Bientôt des véhicules sans conducteur  (dits “autonomes”) sur les routes ? Si les métros automatisés font  désormais partie du paysage français et n’étonnent plus personne, nous sommes un peu plus frileux à l’idée de laisser des véhicules autonomes s’aventurer au milieu des embouteillages et des piétons qui traversent sans regarder.

Nos voisins néerlandais, eux, ont décidé qu’il était  temps pour le véhicule autonome de passer à la vitesse supérieure. Ainsi, leur gouvernement a émis le souhait que les Pays-Bas deviennent un pays « banc d’essai » pour ces voitures qui se pilotent toutes seules.

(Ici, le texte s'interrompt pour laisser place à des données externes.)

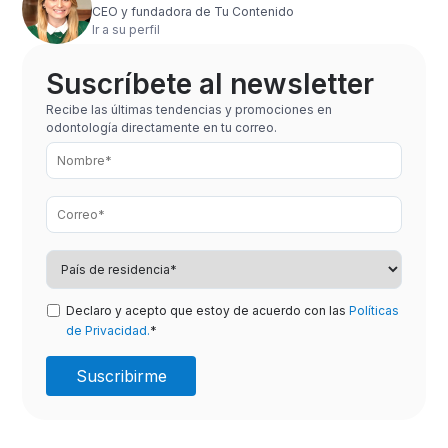
CEO y fundadora de Tu Contenido
Ir a su perfil
Suscríbete al newsletter
Recibe las últimas tendencias y promociones en
odontología directamente en tu correo.
Declaro y acepto que estoy de acuerdo con las
Políticas
de Privacidad.
*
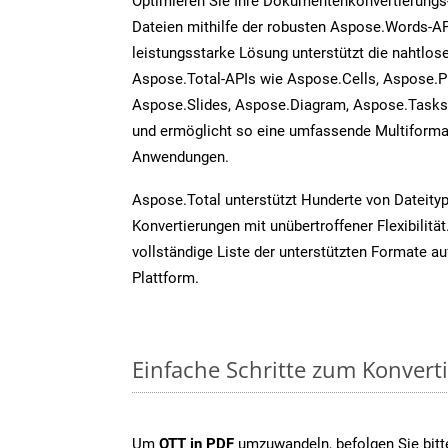
Optimieren Sie Ihre Dokumentenkonvertierungs
Dateien mithilfe der robusten Aspose.Words-AP
leistungsstarke Lösung unterstützt die nahtlose
Aspose.Total-APIs wie Aspose.Cells, Aspose.P
Aspose.Slides, Aspose.Diagram, Aspose.Task
und ermöglicht so eine umfassende Multiformat
Anwendungen.
Aspose.Total unterstützt Hunderte von Dateity
Konvertierungen mit unübertroffener Flexibilität
vollständige Liste der unterstützten Formate au
Plattform.
Einfache Schritte zum Konvert
Um
OTT in PDF
umzuwandeln, befolgen Sie bitte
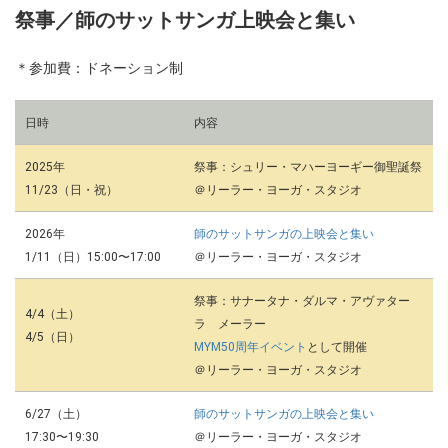
祭事／師のサットサンガ上映会と集い
＊参加費：ドネーション制
日時
内容
2025年
祭事：
シュリー・マハーヨーギー御聖誕祭
11/23（日・祝）
＠リーラー・ヨーガ・スタジオ
2026年
師のサットサンガの上映会と集い
1/11（日）
15:00〜17:00
＠リーラー・ヨーガ・スタジオ
祭事：サナータナ・ダルマ・アヴァター
4/4（土）
ラ メーラー
4/5（日）
MYM50周年イベント
として開催
＠リーラー・ヨーガ・スタジオ
6/27（土）
師のサットサンガの上映会と集い
17:30〜19:30
＠リーラー・ヨーガ・スタジオ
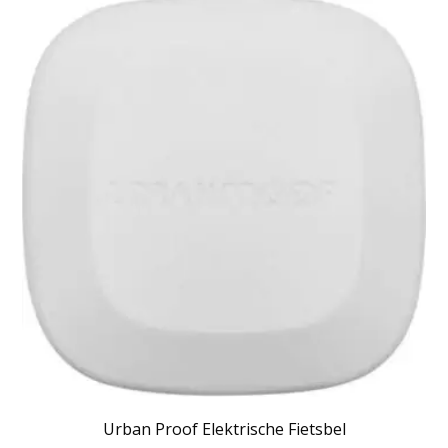
Urban Proof Elektrische Fietsbel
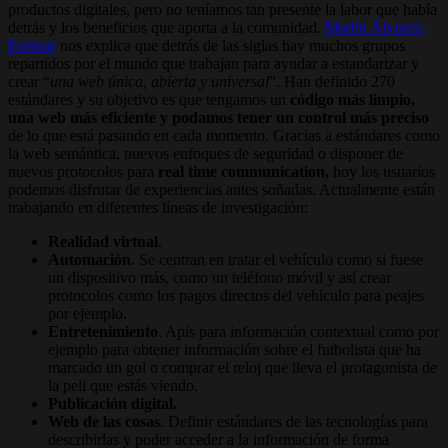
productos digitales, pero no teníamos tan presente la labor que había
detrás y los beneficios que aporta a la comunidad.
Martín Álvarez-
Espinar
nos explica que detrás de las siglas hay muchos grupos
repartidos por el mundo que trabajan para ayudar a estandarizar y
crear “
una web única, abierta y universal
”. Han definido 270
estándares y su objetivo es que tengamos un
código más limpio,
una web más eficiente y podamos tener un control más preciso
de lo que está pasando en cada momento. Gracias a estándares como
la web semántica, nuevos enfoques de seguridad o disponer de
nuevos protocolos para
real time communication,
hoy los usuarios
podemos disfrutar de experiencias antes soñadas. Actualmente están
trabajando en diferentes líneas de investigación:
Realidad virtual
.
Automación
. Se centran en tratar el vehículo como si fuese
un dispositivo más, como un teléfono móvil y así crear
protocolos como los pagos directos del vehículo para peajes
por ejemplo.
Entretenimiento
. Apis para información contextual como por
ejemplo para obtener información sobre el futbolista que ha
marcado un gol o comprar el reloj que lleva el protagonista de
la peli que estás viendo.
Publicación digital.
Web de las cosas
. Definir estándares de las tecnologías para
describirlas y poder acceder a la información de forma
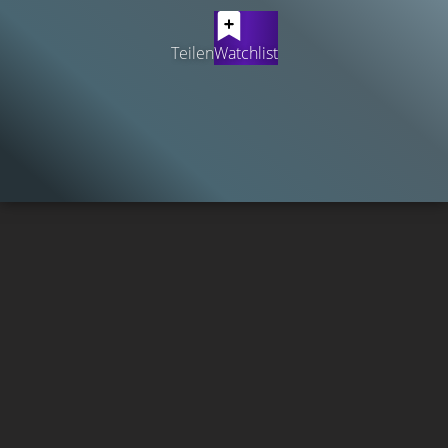
Teilen
Watchlist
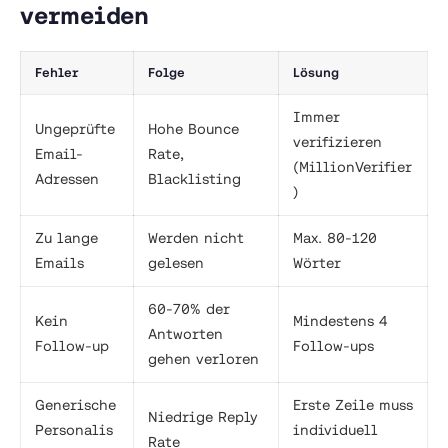
vermeiden
Fehler
Folge
Lösung
Immer
Ungeprüfte
Hohe Bounce
verifizieren
Email-
Rate,
(MillionVerifier
Adressen
Blacklisting
)
Zu lange
Werden nicht
Max. 80-120
Emails
gelesen
Wörter
60-70% der
Kein
Mindestens 4
Antworten
Follow-up
Follow-ups
gehen verloren
Generische
Erste Zeile muss
Niedrige Reply
Personalis
individuell
Rate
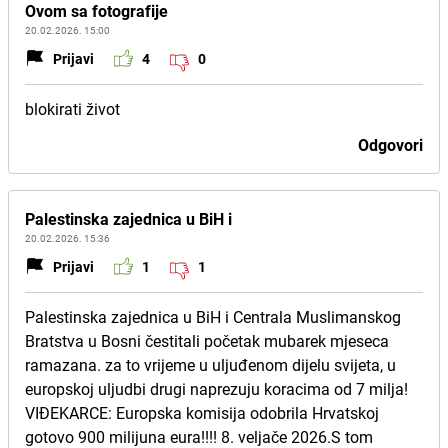
Ovom sa fotografije
20.02.2026. 15:00
Prijavi
4
0
blokirati život
Odgovori
Palestinska zajednica u BiH i
20.02.2026. 15:36
Prijavi
1
1
Palestinska zajednica u BiH i Centrala Muslimanskog
Bratstva u Bosni čestitali početak mubarek mjeseca
ramazana. za to vrijeme u uljuđenom dijelu svijeta, u
europskoj uljudbi drugi naprezuju koracima od 7 milja!
VIĐEKARCE: Europska komisija odobrila Hrvatskoj
gotovo 900 milijuna eura!!!! 8. veljače 2026.S tom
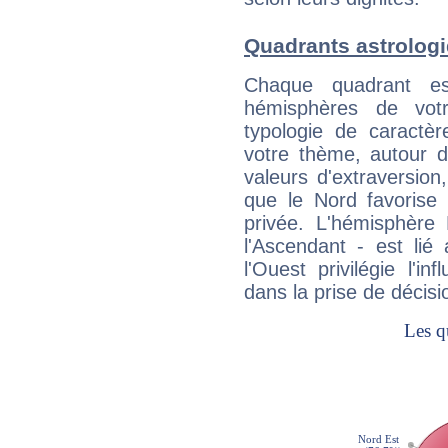
Quadrants astrolog
Chaque quadrant e
hémisphères de vo
typologie de caractè
votre thème, autour d
valeurs d'extraversion,
que le Nord favorise l'
privée. L'hémisphère 
l'Ascendant - est lié
l'Ouest privilégie l'i
dans la prise de décisi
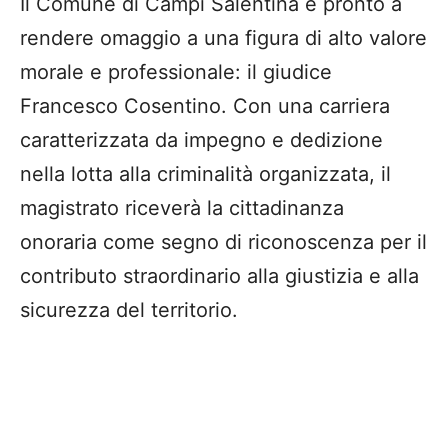
Il Comune di Campi Salentina è pronto a
rendere omaggio a una figura di alto valore
morale e professionale: il giudice
Francesco Cosentino
. Con una carriera
caratterizzata da impegno e dedizione
nella lotta alla criminalità organizzata, il
magistrato riceverà la
cittadinanza
onoraria
come segno di riconoscenza per il
contributo straordinario alla giustizia e alla
sicurezza del territorio.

Les Pays-Bas ont déjà réalisé une série de tests de façon progressive, la majorité ayant lieu sur des circuits privés. À titre exceptionnel, un premier test sur une autoroute publique a eu lieu en novembre dernier, un autre avec des camions est prévu pour ce mois-ci.

Pour aller plus loin, le gouvernement néerlandais a récemment donné son accord afin de modifier la législation transport. Cela permettra la réalisation de tests sur routes à grande échelle et en situation réelle dès cet été.

Vehicle prototype

La Google Car, un prototype de voiture autonome

Quels sont les bénéfices attendus d’une telle mesure ? Pour le ministère de l’Infrastructure et de l’Environnement, les véhicules autonomes devraient fluidifier le trafic et améliorer la sécurité routière.

“Ces véhicules qui peuvent communiquer, freiner ou accélérer en même temps permettront de réguler la circulation (…). Ils rendent les routes plus sûres, sont plus efficaces et meilleurs pour l’environnement”.

Si les Pays-Bas sont les premiers à lancer une opération d’une telle ampleur, d’autres pays européens se tiennent également prêt à entrer sur le marché prometteur de la voiture autonome. En France, les premiers tests de voitures automatisées sur route ouverte devraient avoir lieu cette année.  À partir de cet été, les essais de véhicules autonomes seront également légaux en Angleterre. Cependant, le département des transports britannique a imposé une condition supplémentaire : la présence obligatoire d’une personne à bord capable de reprendre la main en cas d’urgence.

Affaire à suivre donc, dans les mois à venir, afin de voir si  les véhicules autonomes améliorent réellement la circulation et surtout s’ils parviennent à cohabiter avec les conducteurs humains.